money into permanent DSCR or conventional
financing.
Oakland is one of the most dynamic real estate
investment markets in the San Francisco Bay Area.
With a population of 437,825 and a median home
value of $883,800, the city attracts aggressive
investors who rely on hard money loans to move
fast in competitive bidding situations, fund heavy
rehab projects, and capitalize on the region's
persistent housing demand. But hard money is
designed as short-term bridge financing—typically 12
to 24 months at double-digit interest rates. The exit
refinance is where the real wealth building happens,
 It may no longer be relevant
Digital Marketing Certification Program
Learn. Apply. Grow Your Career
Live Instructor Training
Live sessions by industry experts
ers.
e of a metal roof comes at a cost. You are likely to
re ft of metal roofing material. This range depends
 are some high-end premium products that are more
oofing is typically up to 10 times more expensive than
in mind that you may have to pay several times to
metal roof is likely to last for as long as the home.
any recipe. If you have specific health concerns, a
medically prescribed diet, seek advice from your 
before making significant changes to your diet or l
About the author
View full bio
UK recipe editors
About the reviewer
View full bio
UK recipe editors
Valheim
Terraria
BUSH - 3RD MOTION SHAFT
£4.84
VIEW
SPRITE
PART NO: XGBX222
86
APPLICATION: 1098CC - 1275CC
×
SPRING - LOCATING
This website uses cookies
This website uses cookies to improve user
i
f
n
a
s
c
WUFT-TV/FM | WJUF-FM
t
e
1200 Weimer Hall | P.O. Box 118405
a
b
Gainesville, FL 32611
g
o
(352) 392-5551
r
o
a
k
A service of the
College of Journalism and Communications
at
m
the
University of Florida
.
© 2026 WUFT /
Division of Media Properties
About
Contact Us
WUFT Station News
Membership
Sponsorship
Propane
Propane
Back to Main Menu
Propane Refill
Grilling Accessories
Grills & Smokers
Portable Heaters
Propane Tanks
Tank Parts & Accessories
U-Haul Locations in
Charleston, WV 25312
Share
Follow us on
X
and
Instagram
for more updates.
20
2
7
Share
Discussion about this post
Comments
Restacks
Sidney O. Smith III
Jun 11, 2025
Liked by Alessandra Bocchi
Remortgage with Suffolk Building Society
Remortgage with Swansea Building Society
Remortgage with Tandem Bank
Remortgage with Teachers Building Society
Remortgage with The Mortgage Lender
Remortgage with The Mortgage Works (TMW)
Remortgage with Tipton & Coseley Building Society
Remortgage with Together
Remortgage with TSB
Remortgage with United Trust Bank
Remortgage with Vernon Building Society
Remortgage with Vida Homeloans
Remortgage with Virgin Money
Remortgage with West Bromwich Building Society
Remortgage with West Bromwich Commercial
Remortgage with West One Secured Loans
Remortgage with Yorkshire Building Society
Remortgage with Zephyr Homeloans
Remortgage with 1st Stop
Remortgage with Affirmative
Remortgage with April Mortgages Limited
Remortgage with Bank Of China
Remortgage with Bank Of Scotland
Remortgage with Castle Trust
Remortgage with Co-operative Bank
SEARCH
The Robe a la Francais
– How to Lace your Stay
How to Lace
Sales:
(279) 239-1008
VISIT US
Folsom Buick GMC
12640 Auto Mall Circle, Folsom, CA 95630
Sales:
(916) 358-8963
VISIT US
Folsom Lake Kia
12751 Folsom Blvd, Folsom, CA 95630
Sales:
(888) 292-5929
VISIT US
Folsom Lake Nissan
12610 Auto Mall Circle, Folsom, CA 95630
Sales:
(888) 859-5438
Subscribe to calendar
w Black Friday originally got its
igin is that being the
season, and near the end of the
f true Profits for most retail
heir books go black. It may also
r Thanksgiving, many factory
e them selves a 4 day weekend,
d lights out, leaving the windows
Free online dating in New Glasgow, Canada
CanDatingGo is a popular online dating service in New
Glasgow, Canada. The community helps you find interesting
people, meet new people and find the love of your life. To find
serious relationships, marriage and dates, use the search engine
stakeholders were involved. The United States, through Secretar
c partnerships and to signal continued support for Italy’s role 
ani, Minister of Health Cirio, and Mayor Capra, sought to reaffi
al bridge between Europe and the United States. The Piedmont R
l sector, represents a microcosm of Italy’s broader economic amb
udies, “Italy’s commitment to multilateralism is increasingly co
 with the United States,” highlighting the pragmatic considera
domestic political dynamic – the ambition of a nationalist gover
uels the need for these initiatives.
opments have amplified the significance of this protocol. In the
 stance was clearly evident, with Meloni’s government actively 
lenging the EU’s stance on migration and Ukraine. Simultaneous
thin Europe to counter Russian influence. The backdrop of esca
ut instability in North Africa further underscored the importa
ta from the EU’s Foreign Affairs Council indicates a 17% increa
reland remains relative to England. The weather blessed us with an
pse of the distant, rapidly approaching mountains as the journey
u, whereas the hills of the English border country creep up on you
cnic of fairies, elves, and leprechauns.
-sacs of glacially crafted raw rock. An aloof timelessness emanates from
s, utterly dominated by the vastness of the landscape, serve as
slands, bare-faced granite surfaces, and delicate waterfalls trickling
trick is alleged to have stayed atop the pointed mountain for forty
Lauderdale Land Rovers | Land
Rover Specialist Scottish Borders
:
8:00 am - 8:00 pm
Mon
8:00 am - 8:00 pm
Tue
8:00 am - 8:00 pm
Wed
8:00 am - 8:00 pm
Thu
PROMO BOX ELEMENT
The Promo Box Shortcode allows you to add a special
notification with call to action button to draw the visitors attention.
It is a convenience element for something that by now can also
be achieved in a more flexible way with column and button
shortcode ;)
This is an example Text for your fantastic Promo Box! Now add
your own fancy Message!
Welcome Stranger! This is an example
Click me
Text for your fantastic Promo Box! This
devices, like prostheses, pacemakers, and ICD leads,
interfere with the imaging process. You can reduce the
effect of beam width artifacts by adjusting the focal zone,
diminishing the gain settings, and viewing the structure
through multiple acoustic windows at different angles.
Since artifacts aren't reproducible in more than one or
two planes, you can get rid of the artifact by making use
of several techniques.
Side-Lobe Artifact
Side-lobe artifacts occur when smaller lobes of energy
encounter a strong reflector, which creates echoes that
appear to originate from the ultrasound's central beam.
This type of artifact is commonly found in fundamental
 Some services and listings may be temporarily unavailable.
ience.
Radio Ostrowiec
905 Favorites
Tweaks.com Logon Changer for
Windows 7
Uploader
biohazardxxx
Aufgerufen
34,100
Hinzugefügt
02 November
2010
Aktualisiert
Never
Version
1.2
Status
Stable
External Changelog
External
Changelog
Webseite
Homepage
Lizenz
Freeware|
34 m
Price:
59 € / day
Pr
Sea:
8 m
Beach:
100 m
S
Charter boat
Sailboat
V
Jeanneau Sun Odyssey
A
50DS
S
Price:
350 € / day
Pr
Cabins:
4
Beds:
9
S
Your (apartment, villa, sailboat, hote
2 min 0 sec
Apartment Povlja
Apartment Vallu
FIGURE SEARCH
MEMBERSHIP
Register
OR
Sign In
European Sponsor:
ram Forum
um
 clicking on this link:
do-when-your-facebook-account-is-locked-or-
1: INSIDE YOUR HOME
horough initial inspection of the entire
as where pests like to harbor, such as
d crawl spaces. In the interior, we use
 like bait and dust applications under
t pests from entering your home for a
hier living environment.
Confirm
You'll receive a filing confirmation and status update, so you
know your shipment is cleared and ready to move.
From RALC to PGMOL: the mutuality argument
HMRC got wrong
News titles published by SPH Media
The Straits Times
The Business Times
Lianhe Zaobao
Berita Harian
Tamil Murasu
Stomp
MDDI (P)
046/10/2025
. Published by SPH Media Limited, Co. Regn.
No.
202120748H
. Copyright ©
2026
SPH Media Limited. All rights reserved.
#####
Required action =
In this exercise, copy only the lines from the opening line of the material through the line where "designed as short-term" appears.

Solution =
money into permanent DSCR or conventional
financing.
Oakland is one of the most dynamic real estate
investment markets in the San Francisco Bay Area.
With a population of 437,825 and a median home
value of $883,800, the city attracts aggressive
investors who rely on hard money loans to move
fast in competitive bidding situations, fund heavy
rehab projects, and capitalize on the region's
persistent housing demand. But hard money is
designed as short-term bridge financing—typically 12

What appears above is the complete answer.